No i na Twoim miejscu szybko zmieniałabym Chrome z gugla na ChromePLus, ale po uprzednim całkowitym usunięciu pozostałości i w rejestrze i folderach profilu użytkownika. Już nie pamiętam, co mnie tak od Chrome odrzuciło, ale po dwóch dniach wyrzuciłam bardzo starannie.
Opera domyślnie ustawiona jest na akceptację ciasteczek z jednej witryny.
Żeby zaś prawidłowo działał kompleks usług kont Google, trzeba by w preferencjach dla witryny ustawić akceptację globalnych ciasteczek. Nie mam tu najlepszego doświadczenia, bo np. nie łączę konta z Google z tym w YouTube celowo.
Może masz właśnie ustawione dla witryny jakieś kłopotliwe ciasteczka?
Originally posted by boogi77:
A jakie były wyniki skanu? Przyglądałeś się znalezionym obiektom?Przeskanowałem krytyczne obszary z Ad-aware (skanowało się godzinę, coś tam znalazło, usunęło ale nie pomogło), potem zmieniłem antywirusa, też nie pomogło
Zmiana antywirusa była niepotrzebna, może raczej trzeba było zajrzeć do ustawień. Dawno nie było na forum sygnałów o niekompatybilności jakieś antywirusa z Operą.
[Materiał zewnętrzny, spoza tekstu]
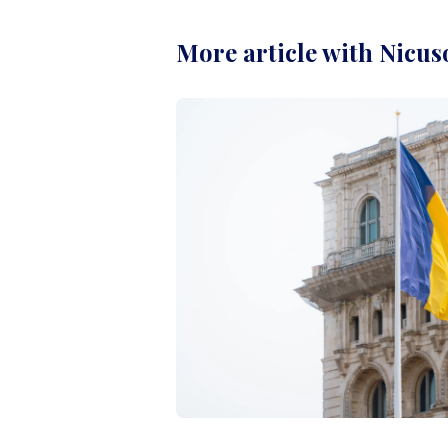
More article with Nicus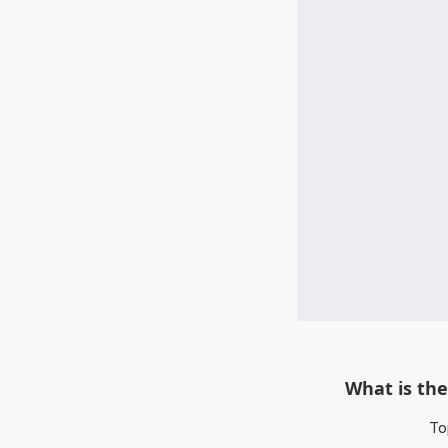
What is the
To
Originally posted by boogi77:
He, he, he, stałeś się ulubieńcem wujka Google...Jak się wyłączy przekazywanie informacji o stronie odsyłającej (refereer czy coś takiego) to problem znika, ale pojawia sie inny, trzeba 2 razy klikać na wynik wyszukiwania...
Nie napisałeś, od kiedy ten problem występuje i o jakiej wersji Opery mówimy? Może wystarczy zresetować profil:
Resetowanie ustawień przeglądarki
Originally posted by boogi77:
coś tam znalazło, usunęło ale nie pomogło
Idź z tym na jakieś forum o wirusach. Jeśli tego nie załatwisz, to całe to zgadywanie nie ma sensu.
Originally posted by Medium:
HNM nie wpływa na szybkość otwierania stron w trybie normalnym, lecz przy wracaniu na już odwiedzoną stronę.
No tak ,ale to cofanie ,(25s filmiku) jest cofaniem do odwiedzonej strony ,która jest ładowana z cache/RAM , drugie załadowanie tej samej strony też powinno już być dużo szybsze bo też z cache/RAM .To było na chybił trafił ,ale jednak chybił.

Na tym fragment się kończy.